Task item: Among the records that follow, set down only the lines from the one containing "关于我们 (461, 125)" to the one containing "LBS (1227, 125)", both included, exactly.

Dataset records:

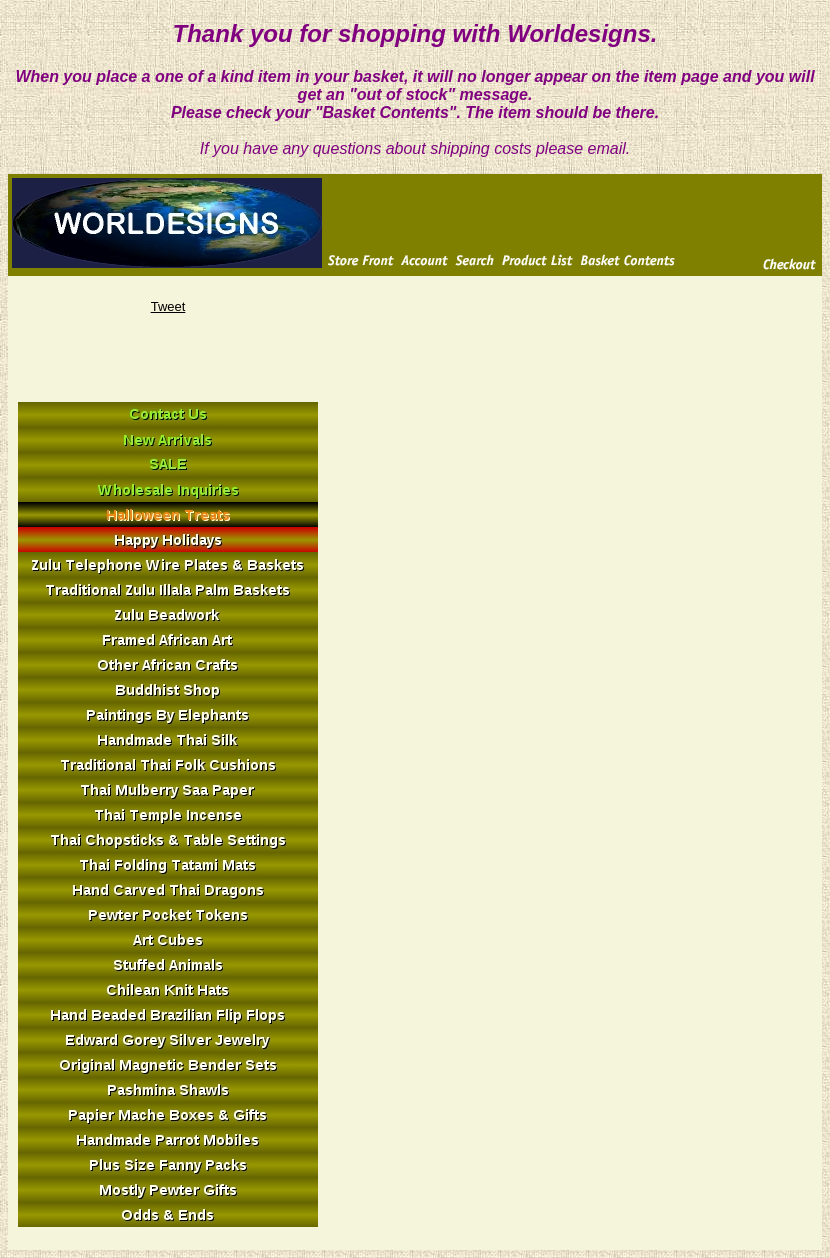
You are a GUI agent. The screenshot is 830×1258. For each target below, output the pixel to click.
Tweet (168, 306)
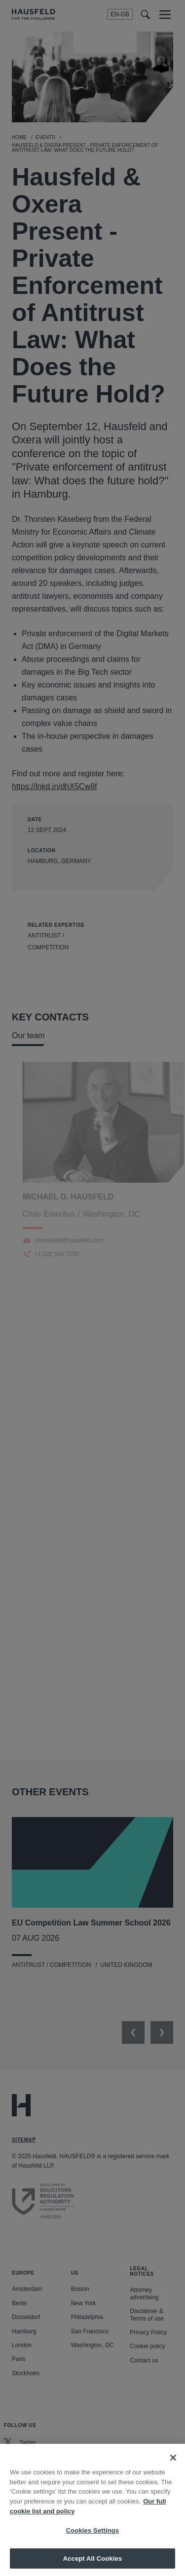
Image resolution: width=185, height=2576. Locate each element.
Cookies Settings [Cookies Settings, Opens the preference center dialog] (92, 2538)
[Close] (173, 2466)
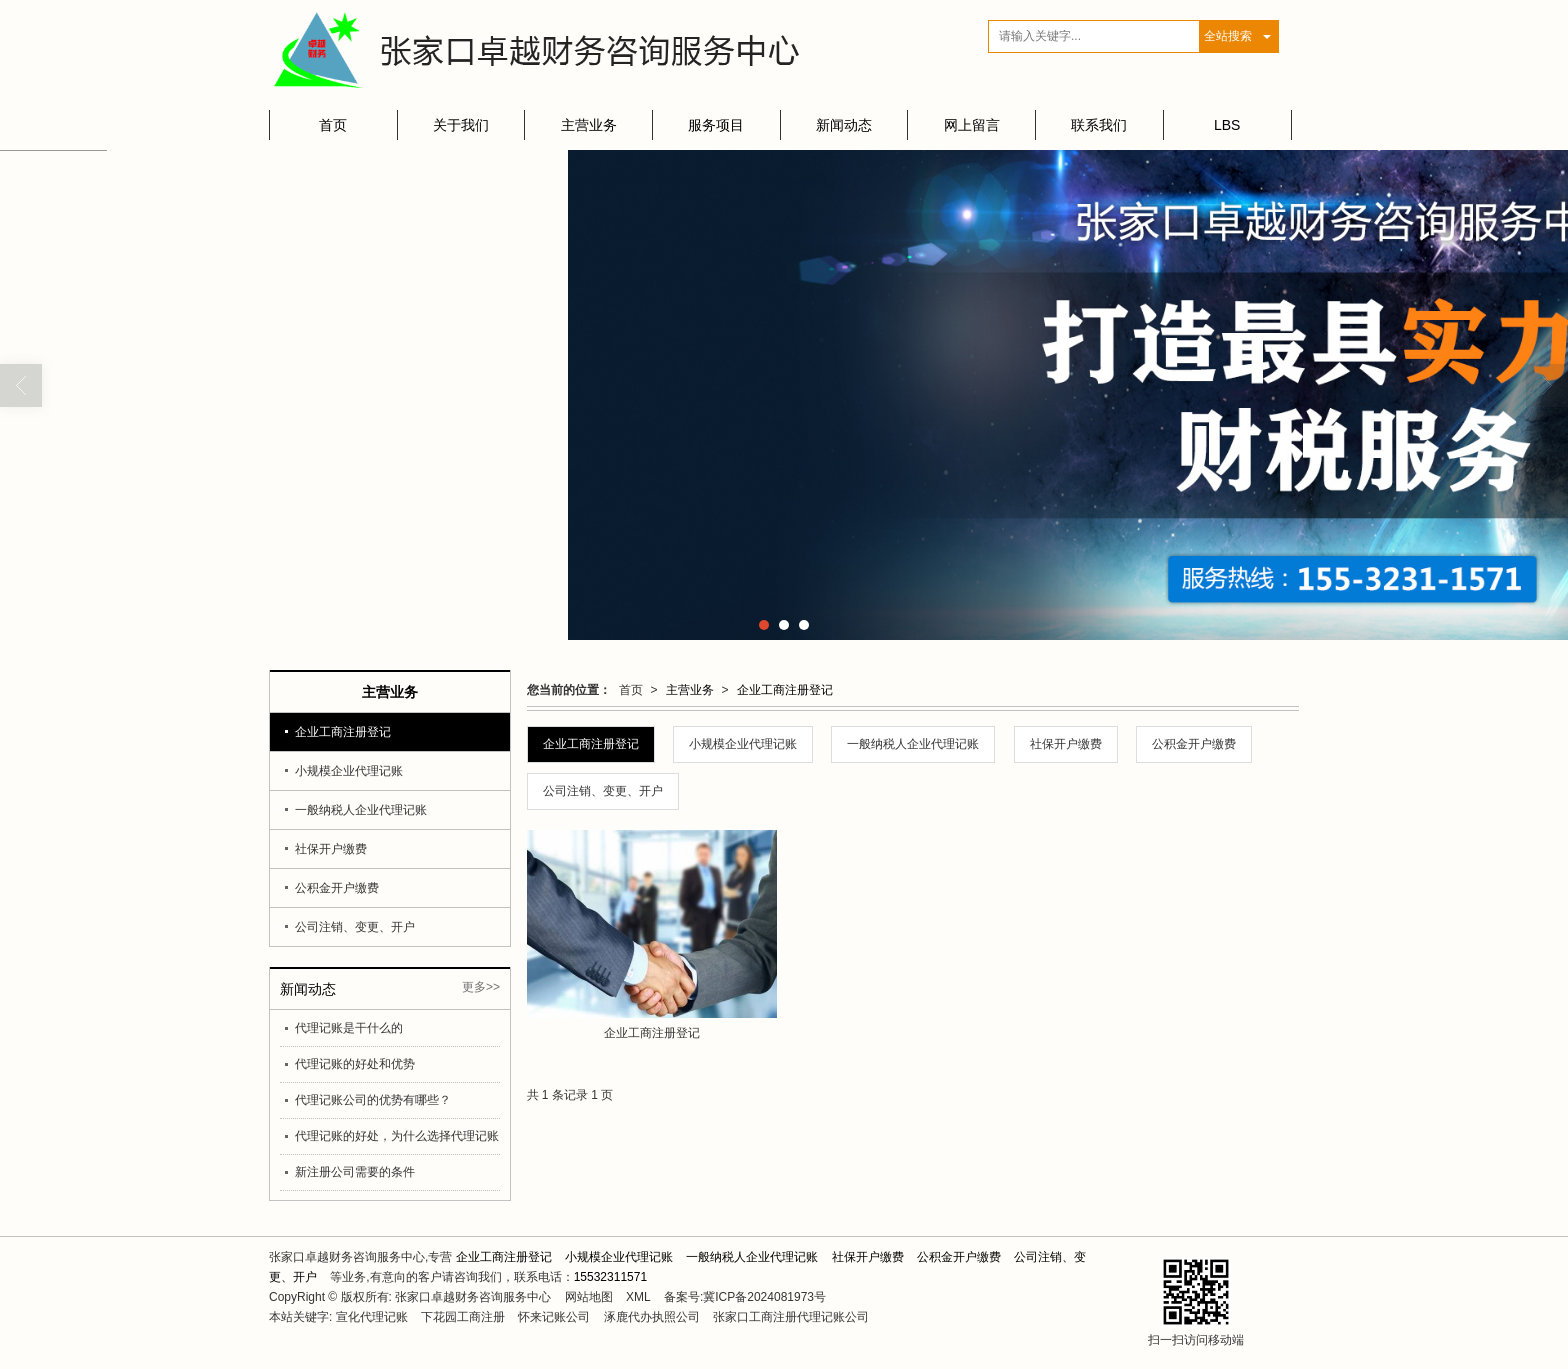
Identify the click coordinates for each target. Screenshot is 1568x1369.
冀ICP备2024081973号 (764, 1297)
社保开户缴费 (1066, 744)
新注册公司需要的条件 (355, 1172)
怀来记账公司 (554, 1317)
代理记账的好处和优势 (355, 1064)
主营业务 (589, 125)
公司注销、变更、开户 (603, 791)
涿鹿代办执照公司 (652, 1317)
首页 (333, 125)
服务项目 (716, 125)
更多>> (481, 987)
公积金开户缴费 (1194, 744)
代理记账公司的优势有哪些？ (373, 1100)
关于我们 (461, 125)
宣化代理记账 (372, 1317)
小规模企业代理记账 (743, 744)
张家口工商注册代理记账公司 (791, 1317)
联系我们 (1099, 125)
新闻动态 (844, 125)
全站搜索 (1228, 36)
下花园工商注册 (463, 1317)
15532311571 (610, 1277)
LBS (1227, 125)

...

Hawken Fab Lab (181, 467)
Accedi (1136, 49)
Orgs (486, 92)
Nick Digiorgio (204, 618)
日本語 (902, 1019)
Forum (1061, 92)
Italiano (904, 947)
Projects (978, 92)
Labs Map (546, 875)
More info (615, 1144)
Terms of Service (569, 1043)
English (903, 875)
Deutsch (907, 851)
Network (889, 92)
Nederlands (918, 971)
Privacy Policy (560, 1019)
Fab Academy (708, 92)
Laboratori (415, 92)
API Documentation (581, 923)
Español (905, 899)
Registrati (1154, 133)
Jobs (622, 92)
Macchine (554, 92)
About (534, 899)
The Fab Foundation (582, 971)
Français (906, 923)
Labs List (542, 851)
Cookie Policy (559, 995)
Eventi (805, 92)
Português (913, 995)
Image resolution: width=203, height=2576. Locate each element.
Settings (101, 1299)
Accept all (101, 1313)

Result for this exercise:
关于我们 (461, 125)
宣化代理记账 (372, 1317)
小规模企业代理记账 (743, 744)
张家口工商注册代理记账公司 (791, 1317)
联系我们 (1099, 125)
新闻动态 (844, 125)
全站搜索 (1228, 36)
下花园工商注册 (463, 1317)
15532311571 (610, 1277)
LBS (1227, 125)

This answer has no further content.